▶ **WORK REQUIRED**
Please repeat every entry, keeping each one exactly the same.

——————

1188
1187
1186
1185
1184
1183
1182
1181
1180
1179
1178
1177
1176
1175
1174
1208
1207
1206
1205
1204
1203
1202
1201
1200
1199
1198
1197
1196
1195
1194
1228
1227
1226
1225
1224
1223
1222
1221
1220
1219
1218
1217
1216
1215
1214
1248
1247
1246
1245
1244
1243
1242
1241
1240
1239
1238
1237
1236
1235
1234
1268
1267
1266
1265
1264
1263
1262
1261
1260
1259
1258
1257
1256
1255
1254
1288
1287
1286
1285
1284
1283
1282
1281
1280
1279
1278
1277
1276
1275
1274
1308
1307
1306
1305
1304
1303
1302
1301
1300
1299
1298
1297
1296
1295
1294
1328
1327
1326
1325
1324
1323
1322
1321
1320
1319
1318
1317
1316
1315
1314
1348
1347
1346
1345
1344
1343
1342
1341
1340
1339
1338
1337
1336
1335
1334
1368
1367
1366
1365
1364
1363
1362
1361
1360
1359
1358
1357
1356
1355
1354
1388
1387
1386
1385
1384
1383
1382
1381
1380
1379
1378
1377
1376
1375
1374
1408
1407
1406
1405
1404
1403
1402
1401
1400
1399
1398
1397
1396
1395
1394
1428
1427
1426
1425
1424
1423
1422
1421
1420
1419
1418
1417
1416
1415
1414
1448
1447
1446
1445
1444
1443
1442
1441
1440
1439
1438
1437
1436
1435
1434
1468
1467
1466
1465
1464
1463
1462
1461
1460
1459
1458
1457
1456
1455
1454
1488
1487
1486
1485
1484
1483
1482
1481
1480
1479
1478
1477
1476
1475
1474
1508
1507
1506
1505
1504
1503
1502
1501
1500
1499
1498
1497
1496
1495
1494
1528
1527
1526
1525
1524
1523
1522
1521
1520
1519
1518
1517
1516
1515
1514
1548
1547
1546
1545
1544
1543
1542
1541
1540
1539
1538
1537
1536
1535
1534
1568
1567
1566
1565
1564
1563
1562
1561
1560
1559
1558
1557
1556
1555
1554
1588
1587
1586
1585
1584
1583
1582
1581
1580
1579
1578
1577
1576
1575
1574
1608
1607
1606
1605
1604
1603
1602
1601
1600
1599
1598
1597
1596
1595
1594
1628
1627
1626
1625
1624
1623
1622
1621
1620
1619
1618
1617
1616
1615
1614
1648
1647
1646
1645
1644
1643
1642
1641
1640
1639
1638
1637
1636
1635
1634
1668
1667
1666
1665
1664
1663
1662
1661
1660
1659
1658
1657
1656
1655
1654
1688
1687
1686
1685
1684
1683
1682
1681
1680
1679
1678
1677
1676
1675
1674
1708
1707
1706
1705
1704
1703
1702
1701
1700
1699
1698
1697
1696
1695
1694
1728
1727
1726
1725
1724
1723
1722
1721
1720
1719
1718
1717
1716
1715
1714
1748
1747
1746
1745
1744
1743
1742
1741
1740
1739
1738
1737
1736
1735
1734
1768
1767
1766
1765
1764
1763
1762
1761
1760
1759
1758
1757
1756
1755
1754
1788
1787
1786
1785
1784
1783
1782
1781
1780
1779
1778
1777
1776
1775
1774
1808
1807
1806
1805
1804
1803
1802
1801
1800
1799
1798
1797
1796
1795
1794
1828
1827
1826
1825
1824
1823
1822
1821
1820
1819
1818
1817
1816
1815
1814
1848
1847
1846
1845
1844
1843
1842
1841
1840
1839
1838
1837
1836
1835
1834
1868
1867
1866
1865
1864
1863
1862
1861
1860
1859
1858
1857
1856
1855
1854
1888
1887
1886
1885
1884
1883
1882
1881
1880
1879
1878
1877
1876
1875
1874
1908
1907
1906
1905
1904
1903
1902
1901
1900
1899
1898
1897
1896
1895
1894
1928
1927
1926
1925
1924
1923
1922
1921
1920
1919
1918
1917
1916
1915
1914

——————

▶ **REPLY TO THE TASK**
1188
1187
1186
1185
1184
1183
1182
1181
1180
1179
1178
1177
1176
1175
1174
1208
1207
1206
1205
1204
1203
1202
1201
1200
1199
1198
1197
1196
1195
1194
1228
1227
1226
1225
1224
1223
1222
1221
1220
1219
1218
1217
1216
1215
1214
1248
1247
1246
1245
1244
1243
1242
1241
1240
1239
1238
1237
1236
1235
1234
1268
1267
1266
1265
1264
1263
1262
1261
1260
1259
1258
1257
1256
1255
1254
1288
1287
1286
1285
1284
1283
1282
1281
1280
1279
1278
1277
1276
1275
1274
1308
1307
1306
1305
1304
1303
1302
1301
1300
1299
1298
1297
1296
1295
1294
1328
1327
1326
1325
1324
1323
1322
1321
1320
1319
1318
1317
1316
1315
1314
1348
1347
1346
1345
1344
1343
1342
1341
1340
1339
1338
1337
1336
1335
1334
1368
1367
1366
1365
1364
1363
1362
1361
1360
1359
1358
1357
1356
1355
1354
1388
1387
1386
1385
1384
1383
1382
1381
1380
1379
1378
1377
1376
1375
1374
1408
1407
1406
1405
1404
1403
1402
1401
1400
1399
1398
1397
1396
1395
1394
1428
1427
1426
1425
1424
1423
1422
1421
1420
1419
1418
1417
1416
1415
1414
1448
1447
1446
1445
1444
1443
1442
1441
1440
1439
1438
1437
1436
1435
1434
1468
1467
1466
1465
1464
1463
1462
1461
1460
1459
1458
1457
1456
1455
1454
1488
1487
1486
1485
1484
1483
1482
1481
1480
1479
1478
1477
1476
1475
1474
1508
1507
1506
1505
1504
1503
1502
1501
1500
1499
1498
1497
1496
1495
1494
1528
1527
1526
1525
1524
1523
1522
1521
1520
1519
1518
1517
1516
1515
1514
1548
1547
1546
1545
1544
1543
1542
1541
1540
1539
1538
1537
1536
1535
1534
1568
1567
1566
1565
1564
1563
1562
1561
1560
1559
1558
1557
1556
1555
1554
1588
1587
1586
1585
1584
1583
1582
1581
1580
1579
1578
1577
1576
1575
1574
1608
1607
1606
1605
1604
1603
1602
1601
1600
1599
1598
1597
1596
1595
1594
1628
1627
1626
1625
1624
1623
1622
1621
1620
1619
1618
1617
1616
1615
1614
1648
1647
1646
1645
1644
1643
1642
1641
1640
1639
1638
1637
1636
1635
1634
1668
1667
1666
1665
1664
1663
1662
1661
1660
1659
1658
1657
1656
1655
1654
1688
1687
1686
1685
1684
1683
1682
1681
1680
1679
1678
1677
1676
1675
1674
1708
1707
1706
1705
1704
1703
1702
1701
1700
1699
1698
1697
1696
1695
1694
1728
1727
1726
1725
1724
1723
1722
1721
1720
1719
1718
1717
1716
1715
1714
1748
1747
1746
1745
1744
1743
1742
1741
1740
1739
1738
1737
1736
1735
1734
1768
1767
1766
1765
1764
1763
1762
1761
1760
1759
1758
1757
1756
1755
1754
1788
1787
1786
1785
1784
1783
1782
1781
1780
1779
1778
1777
1776
1775
1774
1808
1807
1806
1805
1804
1803
1802
1801
1800
1799
1798
1797
1796
1795
1794
1828
1827
1826
1825
1824
1823
1822
1821
1820
1819
1818
1817
1816
1815
1814
1848
1847
1846
1845
1844
1843
1842
1841
1840
1839
1838
1837
1836
1835
1834
1868
1867
1866
1865
1864
1863
1862
1861
1860
1859
1858
1857
1856
1855
1854
1888
1887
1886
1885
1884
1883
1882
1881
1880
1879
1878
1877
1876
1875
1874
1908
1907
1906
1905
1904
1903
1902
1901
1900
1899
1898
1897
1896
1895
1894
1928
1927
1926
1925
1924
1923
1922
1921
1920
1919
1918
1917
1916
1915
1914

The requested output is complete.